Go to the line containing "Aansluiting koelslang-ther" in the records below and print it and every following line exactly, on through the line containing "(inclusief btw 21%)", then stop.

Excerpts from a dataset
┌────────
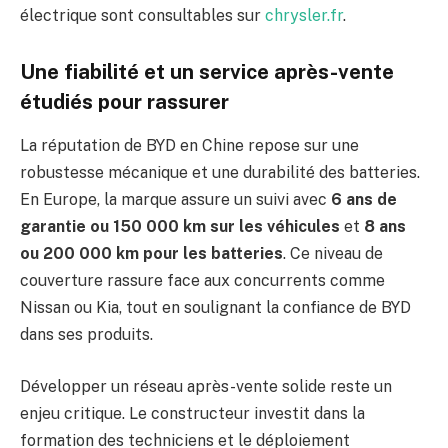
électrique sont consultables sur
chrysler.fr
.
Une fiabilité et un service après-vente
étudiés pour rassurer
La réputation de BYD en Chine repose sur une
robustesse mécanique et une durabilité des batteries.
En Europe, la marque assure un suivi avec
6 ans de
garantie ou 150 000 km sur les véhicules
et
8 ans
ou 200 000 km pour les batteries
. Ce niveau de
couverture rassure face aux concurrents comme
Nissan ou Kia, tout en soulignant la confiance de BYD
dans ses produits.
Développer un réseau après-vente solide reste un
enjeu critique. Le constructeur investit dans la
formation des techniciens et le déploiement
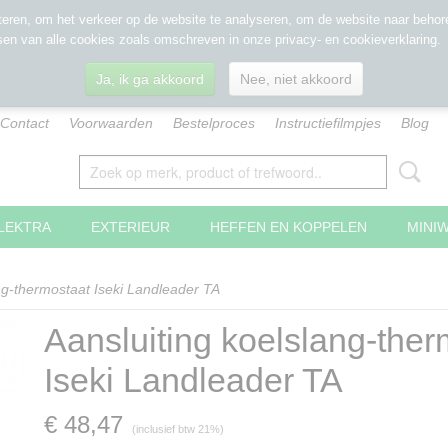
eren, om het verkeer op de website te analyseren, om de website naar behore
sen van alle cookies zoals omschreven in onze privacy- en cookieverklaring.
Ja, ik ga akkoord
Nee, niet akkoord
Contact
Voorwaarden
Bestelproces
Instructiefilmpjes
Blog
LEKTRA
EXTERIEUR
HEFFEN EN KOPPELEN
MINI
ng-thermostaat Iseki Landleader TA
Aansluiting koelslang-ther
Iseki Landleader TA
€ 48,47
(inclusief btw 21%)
└────────
┌────────
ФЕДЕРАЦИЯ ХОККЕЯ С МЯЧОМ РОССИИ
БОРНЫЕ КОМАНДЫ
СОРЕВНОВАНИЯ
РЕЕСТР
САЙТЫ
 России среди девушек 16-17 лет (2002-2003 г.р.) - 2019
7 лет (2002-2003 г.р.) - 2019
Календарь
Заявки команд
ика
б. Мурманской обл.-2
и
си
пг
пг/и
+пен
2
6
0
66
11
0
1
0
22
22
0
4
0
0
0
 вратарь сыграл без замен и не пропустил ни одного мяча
└────────
#### [Result]
Aansluiting koelslang-ther
Iseki Landleader TA
€ 48,47
(inclusief btw 21%)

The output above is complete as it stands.